We’ve been sick in my house.
It began with the littlest, who spent one restless night being tormented by vomiting and diarrhea. The next day he seemed to be better, but when the afternoon rolled around we found that our other son had thrown up during his nap, and was curled up shivering on the floor and whimpering. He spent the next several hours being cradled in my arms and vomiting periodically, finally perking up just before bedtime.

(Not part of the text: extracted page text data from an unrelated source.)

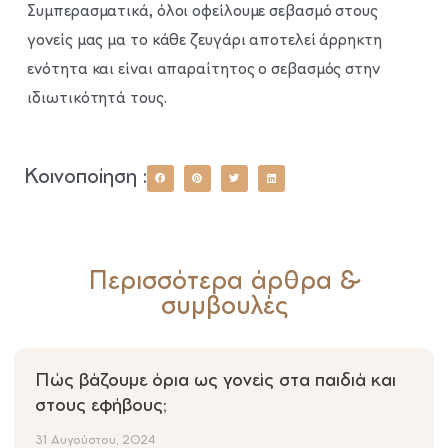
Συμπερασματικά, όλοι οφείλουμε σεβασμό στους
γονείς μας μα το κάθε ζευγάρι αποτελεί άρρηκτη
ενότητα και είναι απαραίτητος ο σεβασμός στην
ιδιωτικότητά τους.
Κοινοποίηση :
Περισσότερα άρθρα &
συμβουλές
Πώς βάζουμε όρια ως γονείς στα παιδιά και
στους εφήβους;
31 Αυγούστου, 2024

Then it was my turn. Just after our kids went to bed I vomited once, then swiftly deteriorated into intense nausea, stomach pain, and headaches. From 11pm to 5am I woke up every half-hour on the nose and emptied my belly into the toilet, though of course my stomach was empty after the first few times, leaving me with dry heaves that felt like my intestines were trying to expel themselves through my mouth. Intermittent diarrhea completed the torment. As of now, late the next day, I’m only partially recovered, having waddled through the daylight hours bearing up under only mild nausea, exhaustion, and a headache.
My poor, long-suffering wife has so far avoided the bug, but she’s suffered two consecutive nights of essentially no sleep taking care of her children and husband. The house is a disaster—it’s amazing what two children under four can do when their parents are too ill or exhausted to stop them. But we just might be finally looking out the other side of this.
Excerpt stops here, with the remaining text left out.